* REQUIRED ACTION
Your task is to give the number of lines below that contain "This". Give no other text.

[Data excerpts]

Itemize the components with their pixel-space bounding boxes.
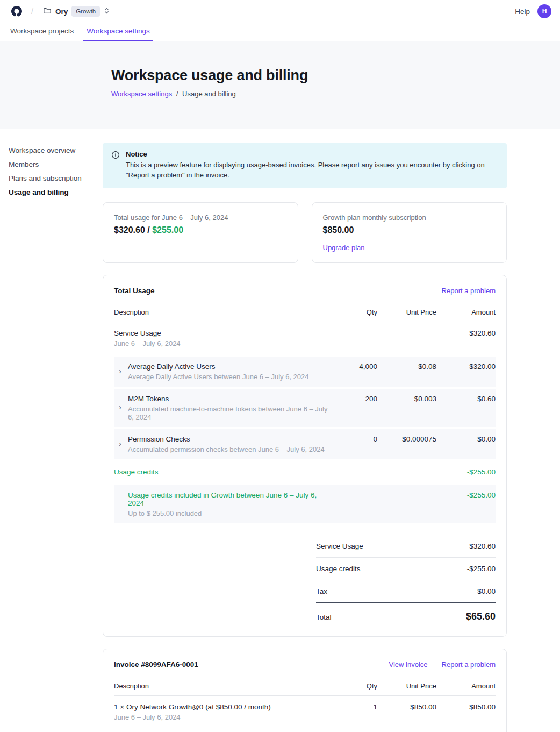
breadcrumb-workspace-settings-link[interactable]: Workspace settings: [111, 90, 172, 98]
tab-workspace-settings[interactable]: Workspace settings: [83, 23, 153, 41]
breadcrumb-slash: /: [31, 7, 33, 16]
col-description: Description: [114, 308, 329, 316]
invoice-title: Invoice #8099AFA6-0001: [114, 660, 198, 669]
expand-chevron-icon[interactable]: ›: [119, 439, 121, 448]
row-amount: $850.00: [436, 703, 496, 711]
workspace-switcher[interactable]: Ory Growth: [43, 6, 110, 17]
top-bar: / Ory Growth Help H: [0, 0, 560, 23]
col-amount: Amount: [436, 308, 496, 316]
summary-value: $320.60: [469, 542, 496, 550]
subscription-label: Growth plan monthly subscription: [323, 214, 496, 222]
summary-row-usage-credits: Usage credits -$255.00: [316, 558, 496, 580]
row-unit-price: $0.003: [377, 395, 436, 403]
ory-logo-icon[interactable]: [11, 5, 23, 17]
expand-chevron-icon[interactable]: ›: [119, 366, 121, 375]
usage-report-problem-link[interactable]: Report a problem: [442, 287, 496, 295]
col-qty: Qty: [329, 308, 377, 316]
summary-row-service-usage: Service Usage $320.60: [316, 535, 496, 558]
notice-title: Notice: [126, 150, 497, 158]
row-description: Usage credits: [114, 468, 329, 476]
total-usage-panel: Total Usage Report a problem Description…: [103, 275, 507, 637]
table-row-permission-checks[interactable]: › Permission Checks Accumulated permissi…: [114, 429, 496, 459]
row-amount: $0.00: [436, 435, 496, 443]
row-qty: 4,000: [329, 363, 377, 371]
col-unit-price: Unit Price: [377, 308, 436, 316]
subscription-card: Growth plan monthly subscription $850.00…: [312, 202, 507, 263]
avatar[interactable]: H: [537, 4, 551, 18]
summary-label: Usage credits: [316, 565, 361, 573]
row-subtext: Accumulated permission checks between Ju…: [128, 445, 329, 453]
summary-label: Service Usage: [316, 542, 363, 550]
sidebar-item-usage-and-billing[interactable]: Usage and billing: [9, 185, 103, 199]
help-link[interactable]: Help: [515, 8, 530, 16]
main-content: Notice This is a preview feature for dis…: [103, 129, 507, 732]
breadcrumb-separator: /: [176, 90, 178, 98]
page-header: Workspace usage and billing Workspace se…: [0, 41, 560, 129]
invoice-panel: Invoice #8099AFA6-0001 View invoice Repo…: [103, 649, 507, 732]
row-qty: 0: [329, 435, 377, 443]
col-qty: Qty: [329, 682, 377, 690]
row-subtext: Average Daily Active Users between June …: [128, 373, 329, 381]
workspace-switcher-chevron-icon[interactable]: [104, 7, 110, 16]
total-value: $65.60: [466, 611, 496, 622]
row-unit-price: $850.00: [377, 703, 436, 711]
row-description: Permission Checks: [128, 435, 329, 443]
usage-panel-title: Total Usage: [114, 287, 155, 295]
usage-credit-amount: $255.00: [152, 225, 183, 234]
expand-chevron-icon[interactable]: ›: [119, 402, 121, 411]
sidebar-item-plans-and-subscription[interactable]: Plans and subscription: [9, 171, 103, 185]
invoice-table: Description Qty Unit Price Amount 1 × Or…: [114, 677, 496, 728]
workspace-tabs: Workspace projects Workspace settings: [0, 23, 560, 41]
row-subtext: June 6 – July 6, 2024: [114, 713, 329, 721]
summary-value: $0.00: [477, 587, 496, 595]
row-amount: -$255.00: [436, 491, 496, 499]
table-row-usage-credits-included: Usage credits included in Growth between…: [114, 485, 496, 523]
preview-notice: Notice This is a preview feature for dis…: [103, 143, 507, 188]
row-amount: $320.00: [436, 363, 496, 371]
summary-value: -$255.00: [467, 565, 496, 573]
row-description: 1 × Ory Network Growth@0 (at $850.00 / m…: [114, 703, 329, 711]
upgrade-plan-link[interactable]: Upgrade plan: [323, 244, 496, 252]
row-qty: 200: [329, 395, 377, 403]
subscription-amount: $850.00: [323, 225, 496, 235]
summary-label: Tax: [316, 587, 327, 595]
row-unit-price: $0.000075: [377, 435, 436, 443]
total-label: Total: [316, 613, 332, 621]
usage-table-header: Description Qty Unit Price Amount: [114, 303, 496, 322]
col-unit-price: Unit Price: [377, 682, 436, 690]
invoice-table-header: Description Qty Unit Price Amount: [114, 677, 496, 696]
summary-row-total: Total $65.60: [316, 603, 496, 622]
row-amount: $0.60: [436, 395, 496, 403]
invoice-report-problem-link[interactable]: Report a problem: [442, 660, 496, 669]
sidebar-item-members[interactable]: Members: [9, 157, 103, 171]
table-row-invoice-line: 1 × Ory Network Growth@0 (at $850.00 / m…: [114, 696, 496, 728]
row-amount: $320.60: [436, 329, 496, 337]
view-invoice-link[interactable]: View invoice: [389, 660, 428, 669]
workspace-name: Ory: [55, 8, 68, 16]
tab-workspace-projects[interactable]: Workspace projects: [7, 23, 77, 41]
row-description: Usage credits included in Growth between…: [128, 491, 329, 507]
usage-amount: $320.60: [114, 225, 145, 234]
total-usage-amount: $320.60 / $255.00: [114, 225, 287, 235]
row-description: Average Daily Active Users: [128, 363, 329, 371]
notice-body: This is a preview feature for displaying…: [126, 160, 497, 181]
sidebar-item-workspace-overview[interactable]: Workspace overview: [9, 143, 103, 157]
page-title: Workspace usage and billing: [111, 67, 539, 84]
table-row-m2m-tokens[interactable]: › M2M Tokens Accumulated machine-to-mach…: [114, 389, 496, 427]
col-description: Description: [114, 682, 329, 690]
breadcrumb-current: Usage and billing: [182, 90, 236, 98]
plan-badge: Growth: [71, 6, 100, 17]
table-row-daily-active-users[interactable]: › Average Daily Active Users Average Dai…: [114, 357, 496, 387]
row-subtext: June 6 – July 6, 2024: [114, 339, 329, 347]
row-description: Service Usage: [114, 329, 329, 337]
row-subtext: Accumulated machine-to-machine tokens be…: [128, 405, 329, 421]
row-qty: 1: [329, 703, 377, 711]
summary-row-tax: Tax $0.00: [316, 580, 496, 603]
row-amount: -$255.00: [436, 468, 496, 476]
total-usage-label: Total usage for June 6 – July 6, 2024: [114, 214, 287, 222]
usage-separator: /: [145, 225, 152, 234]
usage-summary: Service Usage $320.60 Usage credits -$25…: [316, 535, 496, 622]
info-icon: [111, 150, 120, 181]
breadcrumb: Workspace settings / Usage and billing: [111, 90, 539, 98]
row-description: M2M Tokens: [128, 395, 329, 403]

* FINISHED EXERCISE
3